P_{ertur_1}≥P_{ertur_2}≥P_{ertur_3}≥…≥P_{ertur_N}

when P is present_{ertur_i－}P_{ertur_j}When the capacitance and voltage disturbance quantity of the sub-modules in the same bridge arm is less than or equal to 0, the sequencing rule is as follows:

P_{ertur_1}≤P_{ertur_2}≤P_{ertur_3}≤…≤P_{ertur_N}。
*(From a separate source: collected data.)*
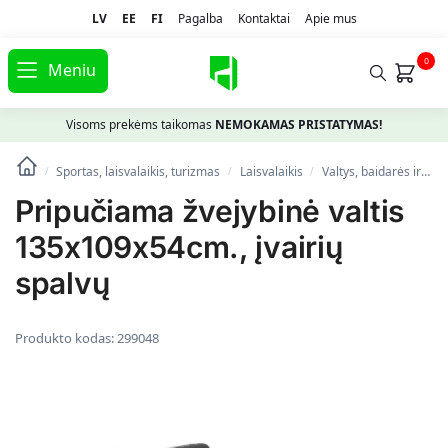
LV
EE
FI
Pagalba
Kontaktai
Apie mus
0
Meniu
Visoms prekėms taikomas
NEMOKAMAS PRISTATYMAS!
Sportas, laisvalaikis, turizmas
Laisvalaikis
Valtys, baidarės ir jų priedai
/
/
/
Pripučiama žvejybinė valtis
135x109x54cm., įvairių
spalvų
Produkto kodas:
299048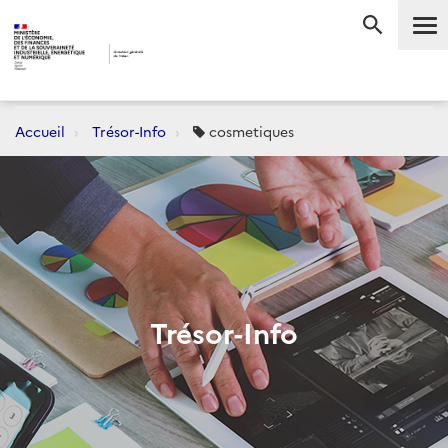
Me
RECHERC
Accueil
Trésor-Info
cosmetiques
Trésor-Info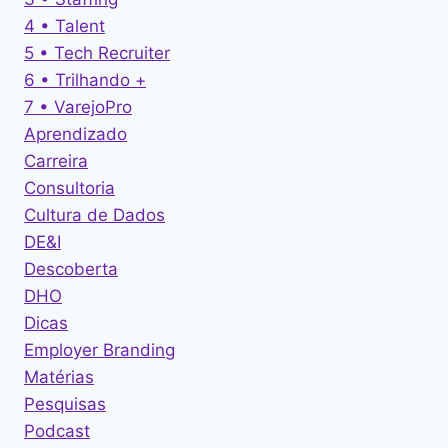
4 • Talent
5 • Tech Recruiter
6 • Trilhando +
7 • VarejoPro
Aprendizado
Carreira
Consultoria
Cultura de Dados
DE&I
Descoberta
DHO
Dicas
Employer Branding
Matérias
Pesquisas
Podcast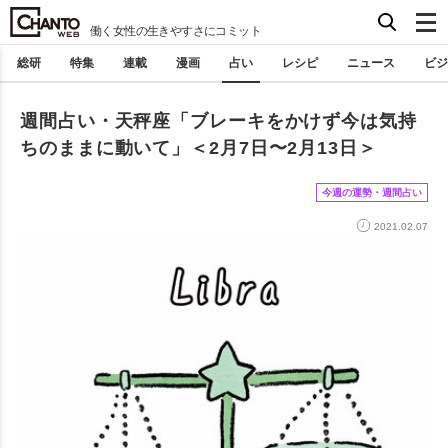
働く女性の生きやすさにコミット
総研
特集
連載
漫画
占い
レシピ
ニュース
ビジ
週間占い・天秤座「ブレーキをかけず今は気持
ちのままに動いて」＜2月7日〜2月13日＞
今週の運勢・週間占い
2021.02.07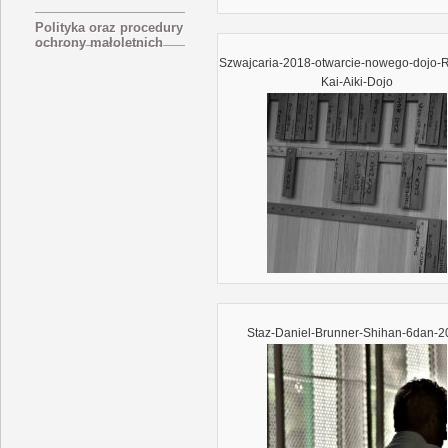
Polityka oraz procedury
ochrony małoletnich
Szwajcaria-2018-otwarcie-nowego-dojo-R
Kai-Aiki-Dojo
Staz-Daniel-Brunner-Shihan-6dan-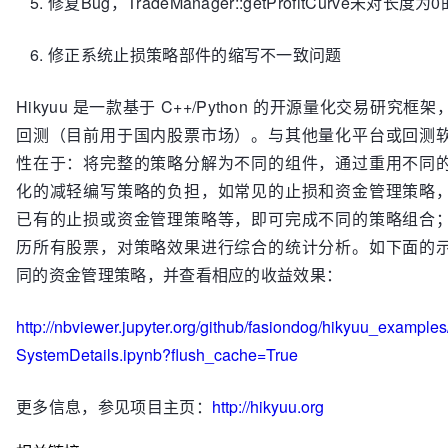
修复Bug，TradeManager::getProfitCurve未对长度
修正系统止损策略部件的缩写不一致问题
Hikyuu 是一款基于 C++/Python 的开源量化交易研究
回测（目前用于国内股票市场）。与其他量化平台或回测
性在于：将完整的策略分解为不同的组件，通过重用不同
化的减轻编写策略的负担，如常见的止损和资金管理策略
已有的止损或资金管理策略等，即可完成不同的策略组合
历所有股票，对策略效果进行综合的统计分析。如下面的
同的资金管理策略，并查看相应的收益效果：
http://nbviewer.jupyter.org/github/fasiondog/hikyuu_examples
SystemDetails.ipynb?flush_cache=True
更多信息，参见项目主页：
http://hikyuu.org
optionally, the step of sequencing the capacitor voltages of the sub-modules in the cascaded converter according to the capacitor voltages obtained by parameter sampling calculation of the sub-modules in the cascaded converter includes:

for u is paired_{c1_sam}、u_{c2_sam}、…、u_{cN_sam}Performing ascending or descending arrangement; wherein u is_{c1_sam}For the value of the sampled capacitive voltage of the 1 st submodule, u_{c2_sam}The value of the capacitor voltage sample u for the 2 nd submodule_{cN_sam}And sampling the capacitance voltage of the Nth sub-module, wherein subscripts 1, 2, … and N are serial numbers of the sub-modules.

Optionally, before redistributing the trigger pulses of each sub-module in the cascaded converter according to a preset judgment condition, the method further includes:

calculating the capacitance voltage unbalance degree of the cascaded converter submodule according to the parameter data of the cascaded converter submodule; wherein, the capacitance voltage unbalance degree D of the cascade type converter submodule_{eg_unbal}The calculation formula of (a) is as follows:

D_{eg_unbal}＝MAX{u_{c1_sam}～u_{cN_sam}}_－MIN{u_{c1_sam}～u_{cN_sam}}；

wherein: MAX { } denotes taking the maximum value, MIN { } denotes taking the minimum value.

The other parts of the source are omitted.